Kay and Barbara remained activists throughout their lives. Shortly before Barbara’s death in 2007, they moved to Kendal at Longwood, Kennett Square PA. After Barbara’s death Kay continued to contribute to Gay history, giving many interviews, especially about their work with the American Psychiatric Association and the American Library Association. She collaborated in 2015 with Tracy Baim to produce Barbara Gittings, gay pioneer, a biography of Barbara which used many of Kay’s photos. She decorated her room at Kendal with dozens of photographs, and she would talk about her experiences as a gay activist at the drop of a hat, even regaling the nurses at Chester County Hospital with her story days before her death.

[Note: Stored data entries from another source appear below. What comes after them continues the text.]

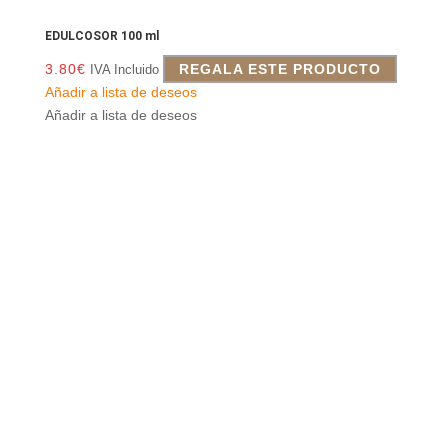
EDULCOSOR 100 ml
3.80
€
REGALA ESTE PRODUCTO
IVA Incluido
Añadir a lista de deseos
Añadir a lista de deseos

Kay is survived by Trusted Friends: Judith Armstrong of Hockessin DE, John Cunningham of Philadelphia, Ada Bello of Philadelphia, and James Oakes of Secane PA, and by the many, many friends, acquaintances, and admirers — too numerous to name here — who made up her chosen family.

Kay’s remains will rest in the Congressional Cemetery, Washington DC, along with her partner’s in a bench designed to express their love for each other and their dedication to showing that Gay is Good.  Due to COVID-19, a public memorial will be postponed.  In lieu of flowers, Kay would welcome your contributions to William Way LGBT Community Center,  1315 Spruce St, Philadelphia PA 19107  or to Kennett Area Community Service, P.O.Box 1025, Kennett Square PA 19348 for their local food cupboard.

Condolences may be left at

In December of 2019, the Philadelphia Gay News ran a profile on the 90th birthday celebration of Lahusen. She was asked, So visibility is one of the hallmarks of your life? 

In answer she noted; “Oh, absolutely. I enjoyed working on “The Ladder.” I tried to put wonderful women on the covers. That was very important, because before then we only had drawings on covers. We went against the American Psychiatric Association and succeeded in removing homosexuality from the mental illness allegation. I wasn’t at Stonewall, but I certainly admired it. I had a lot to say about it and write about it. I’ve had a terrific life. I think gay couples, getting back to that question, should get involved, and give it all they’ve got. It’s so much fun. Don’t you agree?”